The bug he was reporting allows a user to post to the wall of a user of whom he is not a friend. In his initial report to Facebook, he demonstrates his bug by posting on Sarah Goodin's timeline; as he explains, "Sarah Goodin is the girl that was in the same college with Mark Zuckerberg."

Already he's going about it the wrong way. He violates the terms of service by posting to a non-friend's account; this is probably necessary to some degree in order to demonstrate the bug. But he doesn't need to go to someone like Sarah Goodin's page to do it. I personally keep a second Facebook account just for testing, and it wouldn't have been hard for him to do the same.

The Facebook White Hat guys surpass Shreateh's obtuseness with their response to him. He sends them a link to the post he made and they say that when they click on it, they get an error message. Well, duh! If they're not friends of Sarah Goodin they should expect to get an error message, but then again this is another reason why (ab)using her account was a bad idea for Shreateh.

If I were Shreateh at this point, I would ask the Facebook guys to give me the name of some test account to which they have access and with which I am not a friend so that I could demonstrate the bug. Shreateh decides to go about things another way: He tells them that he will post to Mark Zuckerberg's timeline.

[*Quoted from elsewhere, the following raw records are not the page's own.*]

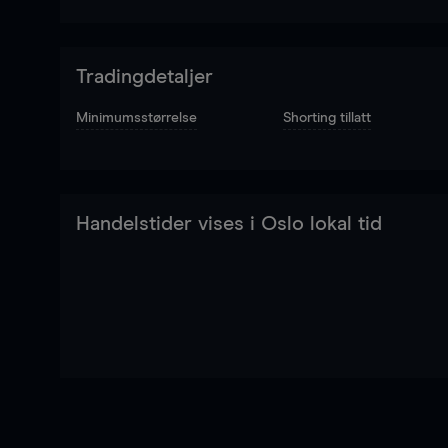
Tradingdetaljer
Minimumsstørrelse
Shorting tillatt
Handelstider vises i Oslo lokal tid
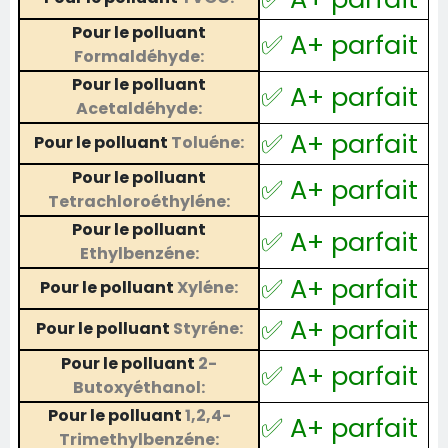
Pour le polluant
✅ A+ parfait
Formaldéhyde:
Pour le polluant
✅ A+ parfait
Acetaldéhyde:
✅ A+ parfait
Pour le polluant
Toluéne:
Pour le polluant
✅ A+ parfait
Tetrachloroéthyléne:
Pour le polluant
✅ A+ parfait
Ethylbenzéne:
✅ A+ parfait
Pour le polluant
Xyléne:
✅ A+ parfait
Pour le polluant
Styréne:
Pour le polluant
2-
✅ A+ parfait
Butoxyéthanol:
Pour le polluant
1,2,4-
✅ A+ parfait
Trimethylbenzéne:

Incredibly, the Facebook guys just tell him that 'this is not a bug' and ignore his remark about posting on Zuckerberg's timeline. So Shreateh emails back to tell them he has "no choice than to post to Mark Zuckerberg's timeline'." And that's what he does:

In the YouTube video below, Shreateh demonstrates the exploit, although at the critical moment  he doesn't really show what he's doing. It involves the user id of the user on whose timeline he is posting.

Only now does Facebook ask Shreateh for details of the exploit. The follow this question up by deactivating his account. He asked for them to reactivate it and they did. But they also said that they would not pay him the bounty for the bug because he violated their terms of service.

Both Facebook and Shreateh could have handled this better. Shreateh had better options than to post on 3rd parties' timelines, let alone Mark Zuckerberg's, but Facebook could also have made it easier for him to demonstrate a bug which requires a TOS violation.  I hope they find a way to get Shreateh the money because he deserves it in spite of the arrogant way he demonstrated the bug.

Hat tip to Johannes Ullrich and his ISC Stormcast for today.